▶ _WORK ITEM_: Scan the data for "вторжения" and copy each matching line.

▶ _SUPPLIED RECORDS_:
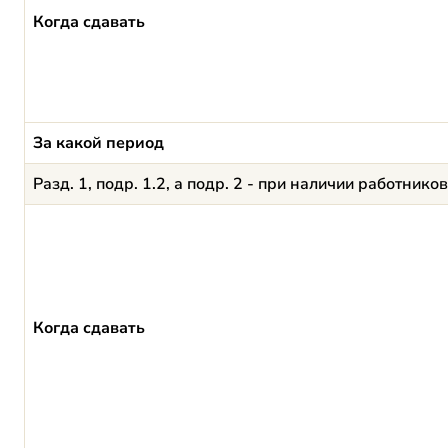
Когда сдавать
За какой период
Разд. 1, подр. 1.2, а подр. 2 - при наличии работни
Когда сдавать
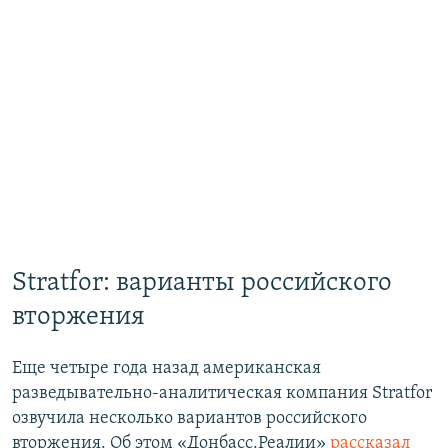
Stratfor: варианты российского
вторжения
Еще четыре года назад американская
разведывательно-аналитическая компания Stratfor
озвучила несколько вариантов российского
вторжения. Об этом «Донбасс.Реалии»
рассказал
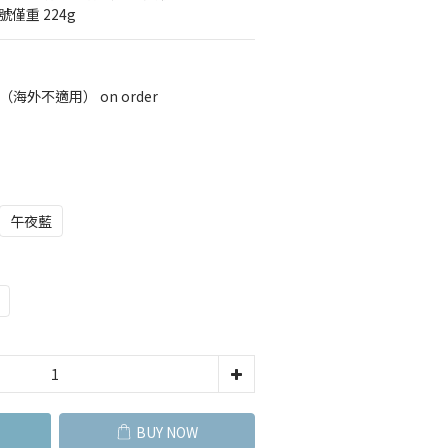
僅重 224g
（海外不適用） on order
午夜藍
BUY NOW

...

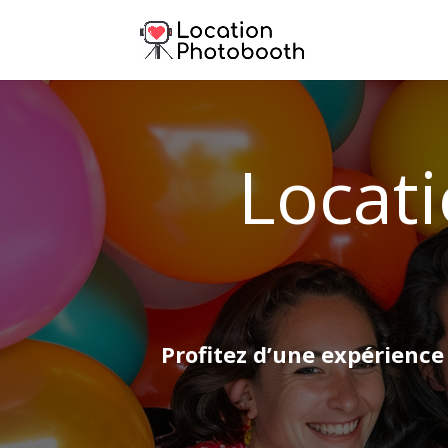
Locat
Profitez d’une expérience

...

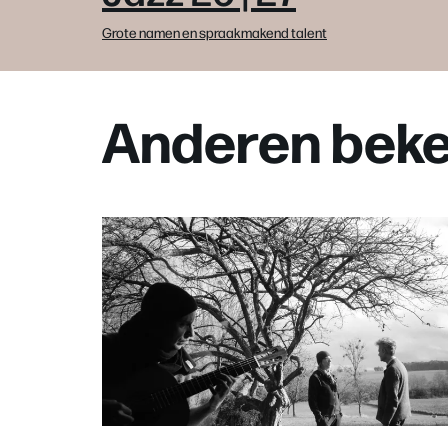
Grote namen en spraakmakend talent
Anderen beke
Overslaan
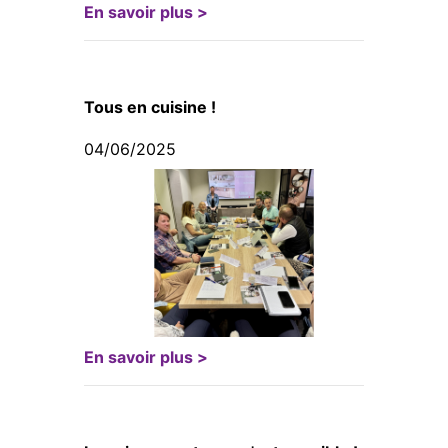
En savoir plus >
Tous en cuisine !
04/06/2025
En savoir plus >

▶ _EXERCISE RESULT_:
вторжения
вторжения. Об этом «Донбасс.Реалии»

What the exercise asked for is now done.